Ia berlari menuju ruang keterampilan secepat mungkin. Sesampainya di depan ruang keterampilan, ia langsung menyapu bagian depan ruangan tersebut yang telah dipenuhi oleh dedaunan sirsak yang kering. Ziva melihat ke arah pohon sirsak itu, tak pernah ada buahnya. Hanya dedaunan rimbun yang menutupi batangnya yang kecil.

"Duh, kok, jadi kepikiran mau kemah ke hutan, ya," ucap Ziva sambil melihat pepohonan yang tampak dibalik tembok.

Sekolah ini dikelilingi kebun di bagian belakangnya. Wajar saja jika terlihat banyak pepohonan yang sangat rimbun. Perkemahan di hutan bukankah sangat menyenangkan? Melihat dedaunan yang sangat hijau dan rimbun, suara gesekan antar pohon mungkin terdengar memekakkan, tapi tak seberisik wilayah perkotaan dengan suara klaskon kendaraan. Perkemahan di hutan adalah impian Ziva saat ini.

"Ekhem ... Bu. Ngapain ngelamun?" tanya Vika yang sekarang berdiri tegak di samping Ziva.

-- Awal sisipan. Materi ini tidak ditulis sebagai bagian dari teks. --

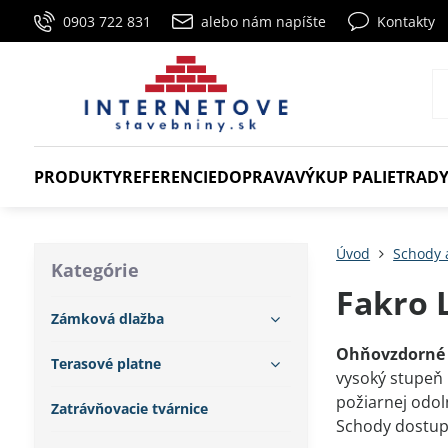
0903 722 831
alebo nám napíšte
Kontakty
PRODUKTY
REFERENCIE
DOPRAVA
VÝKUP PALIET
RADY
Úvod
Schody 
Kategórie
Fakro 
Zámková dlažba
Ohňovzdorné 
Terasové platne
vysoký stupeň 
požiarnej odoln
Zatrávňovacie tvárnice
Schody dostupn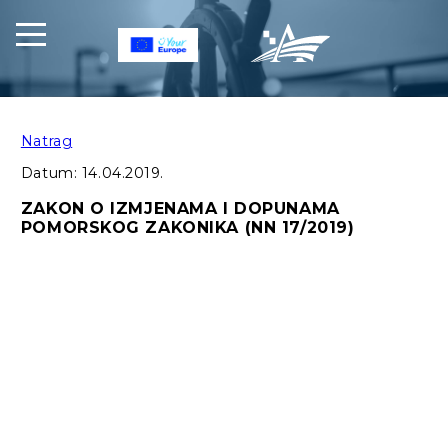
Natrag
Datum:
14.04.2019.
ZAKON O IZMJENAMA I DOPUNAMA
POMORSKOG ZAKONIKA (NN 17/2019)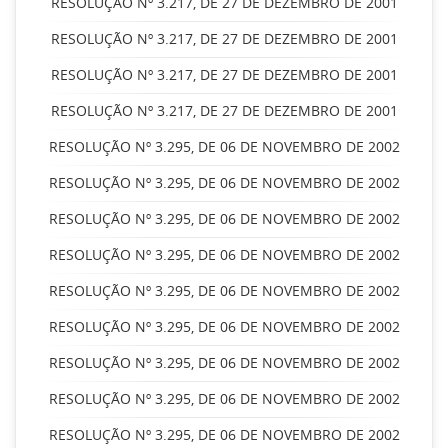
RESOLUÇÃO Nº 3.217, DE 27 DE DEZEMBRO DE 2001
RESOLUÇÃO Nº 3.217, DE 27 DE DEZEMBRO DE 2001
RESOLUÇÃO Nº 3.217, DE 27 DE DEZEMBRO DE 2001
RESOLUÇÃO Nº 3.217, DE 27 DE DEZEMBRO DE 2001
RESOLUÇÃO Nº 3.295, DE 06 DE NOVEMBRO DE 2002
RESOLUÇÃO Nº 3.295, DE 06 DE NOVEMBRO DE 2002
RESOLUÇÃO Nº 3.295, DE 06 DE NOVEMBRO DE 2002
RESOLUÇÃO Nº 3.295, DE 06 DE NOVEMBRO DE 2002
RESOLUÇÃO Nº 3.295, DE 06 DE NOVEMBRO DE 2002
RESOLUÇÃO Nº 3.295, DE 06 DE NOVEMBRO DE 2002
RESOLUÇÃO Nº 3.295, DE 06 DE NOVEMBRO DE 2002
RESOLUÇÃO Nº 3.295, DE 06 DE NOVEMBRO DE 2002
RESOLUÇÃO Nº 3.295, DE 06 DE NOVEMBRO DE 2002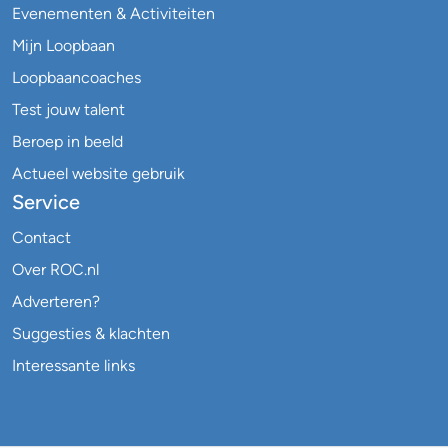
Evenementen & Activiteiten
Mijn Loopbaan
Loopbaancoaches
Test jouw talent
Beroep in beeld
Actueel website gebruik
Service
Contact
Over ROC.nl
Adverteren?
Suggesties & klachten
Interessante links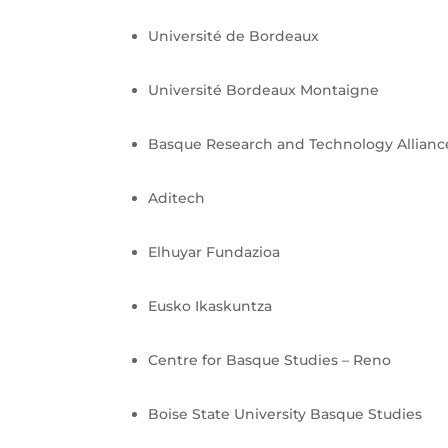
Université de Bordeaux
Université Bordeaux Montaigne
Basque Research and Technology Allianc
Aditech
Elhuyar Fundazioa
Eusko Ikaskuntza
Centre for Basque Studies – Reno
Boise State University Basque Studies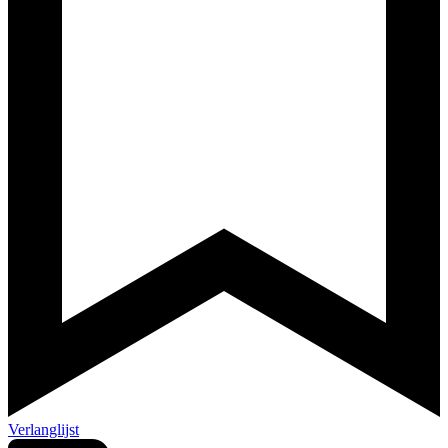
Verlanglijst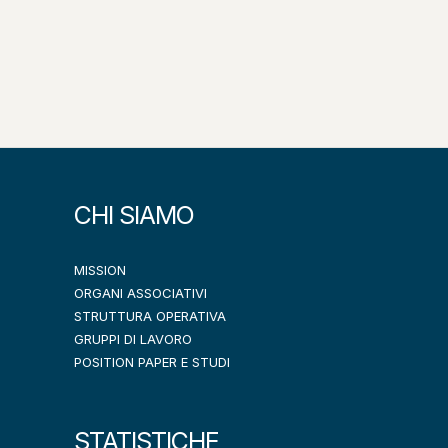
CHI SIAMO
MISSION
ORGANI ASSOCIATIVI
STRUTTURA OPERATIVA
GRUPPI DI LAVORO
POSITION PAPER E STUDI
STATISTICHE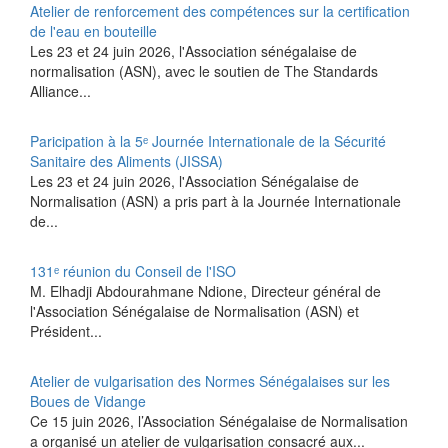
Atelier de renforcement des compétences sur la certification
de l'eau en bouteille
Les 23 et 24 juin 2026, l'Association sénégalaise de
normalisation (ASN), avec le soutien de The Standards
Alliance...
Paricipation à la 5ᵉ Journée Internationale de la Sécurité
Sanitaire des Aliments (JISSA)
‎Les 23 et 24 juin 2026, l'Association Sénégalaise de
Normalisation (ASN) a pris part à la Journée Internationale
de...
131ᵉ réunion du Conseil de l'ISO
M. Elhadji Abdourahmane Ndione, Directeur général de
l'Association Sénégalaise de Normalisation (ASN) et
Président...
Atelier de vulgarisation des Normes Sénégalaises sur les
Boues de Vidange
Ce 15 juin 2026, l’Association Sénégalaise de Normalisation
a organisé un atelier de vulgarisation consacré aux...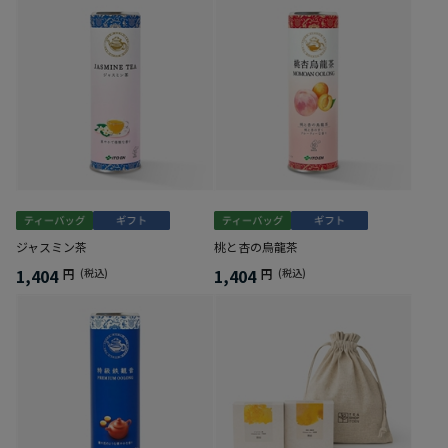
ジャスミン茶
桃と杏の烏龍茶
1,404
1,404
円
(税込)
円
(税込)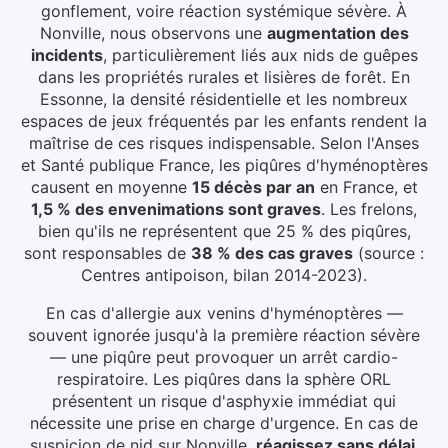
gonflement, voire réaction systémique sévère.
À
Nonville
, nous observons une
augmentation des
incidents
, particulièrement liés aux
nids de guêpes
dans les propriétés rurales et lisières de forêt
.
En
Essonne, la densité résidentielle et les nombreux
espaces de jeux fréquentés par les enfants rendent la
maîtrise de ces risques indispensable.
Selon l'Anses
et Santé publique France, les piqûres d'hyménoptères
causent en moyenne
15 décès par an
en France, et
1,5 % des envenimations sont graves
. Les frelons,
bien qu'ils ne représentent que 25 % des piqûres,
sont responsables de
38 % des cas graves
(source :
Centres antipoison, bilan 2014-2023).
En cas d'allergie aux venins d'hyménoptères —
souvent ignorée jusqu'à la première réaction sévère
— une piqûre peut provoquer un arrêt cardio-
respiratoire. Les piqûres dans la sphère ORL
présentent un risque d'asphyxie immédiat qui
nécessite une prise en charge d'urgence.
En cas de
suspicion de nid
sur Nonville
,
réagissez sans délai
.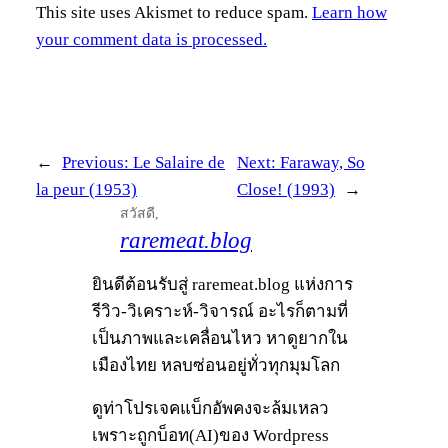
This site uses Akismet to reduce spam.
Learn how
your comment data is processed.
←
Previous:
Le Salaire de
Next:
Faraway, So
la peur (1953)
Close! (1993)
→
สวัสดี,
raremeat.blog
ยินดีต้อนรับสู่ raremeat.blog แห่งการ
รีวิว-วิเคราะห์-วิจารณ์ อะไรก็ตามที่
เป็นภาพและเคลื่อนไหว หาดูยากใน
เมืองไทย หลบซ่อนอยู่ทั่วทุกมุมโลก
ดูท่าโปรเจคแบ็กอัพคงจะล้มเหลว
เพราะถูกบ็อท(AI)ของ Wordpress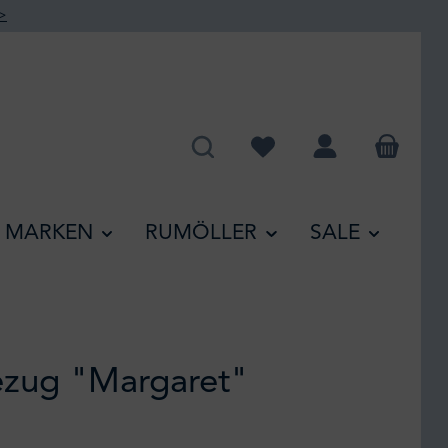
>
Du hast 0 Produkte auf de
MARKEN
RUMÖLLER
SALE
zug "Margaret"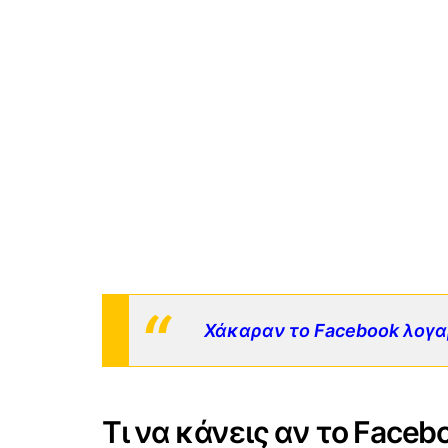
Χάκαραν το Facebook λογα
Τι να κάνεις αν το Faceb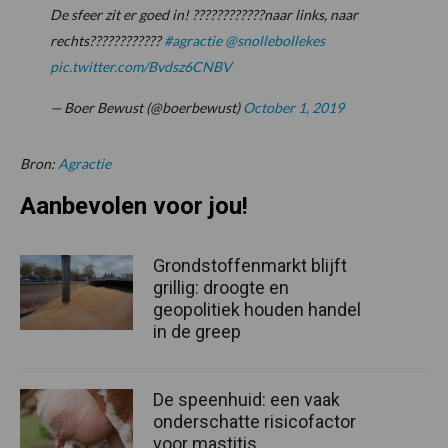
De sfeer zit er goed in! ????????????naar links, naar
rechts????????????
#agractie
@snollebollekes
pic.twitter.com/Bvdsz6CNBV
— Boer Bewust (@boerbewust)
October 1, 2019
Bron:
Agractie
Aanbevolen voor jou!
Grondstoffenmarkt blijft
grillig: droogte en
geopolitiek houden handel
in de greep
De speenhuid: een vaak
onderschatte risicofactor
voor mastitis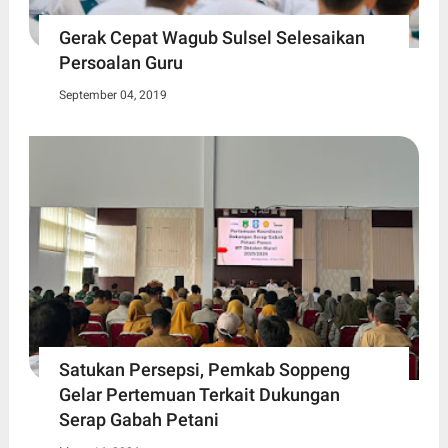
Gerak Cepat Wagub Sulsel Selesaikan
Persoalan Guru
September 04, 2019
Satukan Persepsi, Pemkab Soppeng
Gelar Pertemuan Terkait Dukungan
Serap Gabah Petani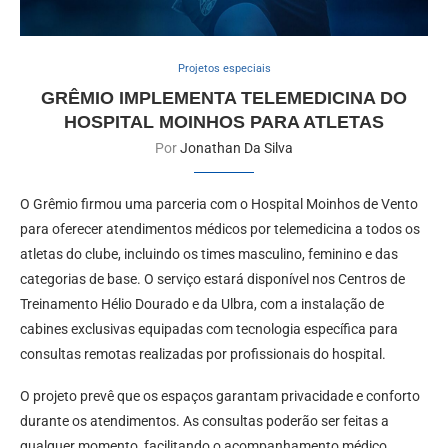
Projetos especiais
GRÊMIO IMPLEMENTA TELEMEDICINA DO
HOSPITAL MOINHOS PARA ATLETAS
Por
Jonathan Da Silva
O Grêmio firmou uma parceria com o Hospital Moinhos de Vento
para oferecer atendimentos médicos por telemedicina a todos os
atletas do clube, incluindo os times masculino, feminino e das
categorias de base. O serviço estará disponível nos Centros de
Treinamento Hélio Dourado e da Ulbra, com a instalação de
cabines exclusivas equipadas com tecnologia específica para
consultas remotas realizadas por profissionais do hospital.
O projeto prevê que os espaços garantam privacidade e conforto
durante os atendimentos. As consultas poderão ser feitas a
qualquer momento, facilitando o acompanhamento médico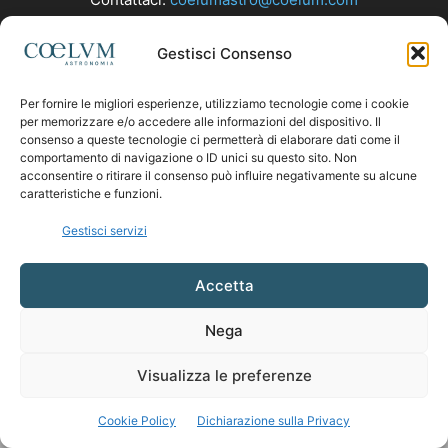
Gestisci Consenso
SEGUICI
Per fornire le migliori esperienze, utilizziamo tecnologie come i cookie
per memorizzare e/o accedere alle informazioni del dispositivo. Il
consenso a queste tecnologie ci permetterà di elaborare dati come il
comportamento di navigazione o ID unici su questo sito. Non
acconsentire o ritirare il consenso può influire negativamente su alcune
caratteristiche e funzioni.
Gestisci servizi
Accetta
Nega
Visualizza le preferenze
Cookie Policy
Dichiarazione sulla Privacy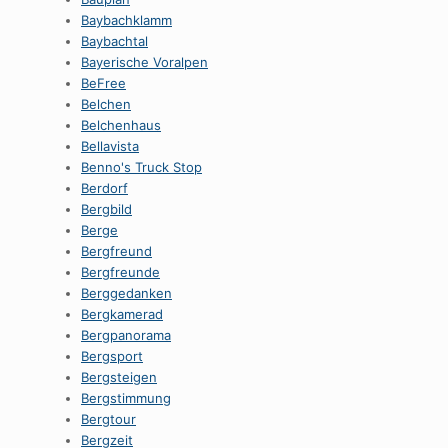
Baybachklamm
Baybachtal
Bayerische Voralpen
BeFree
Belchen
Belchenhaus
Bellavista
Benno's Truck Stop
Berdorf
Bergbild
Berge
Bergfreund
Bergfreunde
Berggedanken
Bergkamerad
Bergpanorama
Bergsport
Bergsteigen
Bergstimmung
Bergtour
Bergzeit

"Eh? Enggak ngelamun, kok"

"Ah masa?"

"Iya ih"

Ziva lanjut menyapu dedaunan kering itu dan mengumpulkannya di ujung teras. Memasukkannya ke dalam kotak sampah dan membuangnya ke tempat pembuangan sampah yang terletak di depan sekolah. Setelahnya ia pergi mengembalikan sapu yang semula ia pinjam. Kini tak sendiri, ia ditemani oleh Vika.

Ziva melihat ruang TU dengan pintu yang sedikit terbuka. Ia tak ingin mengintip, takut jika sesosok hitam legam muncul dari balik pintu dengan gigi yang runcing. Otaknya terlalu berfantasi hingga tak bisa membaur dengan realita. Dengan segera ia menaruh sapu itu di tempat semula.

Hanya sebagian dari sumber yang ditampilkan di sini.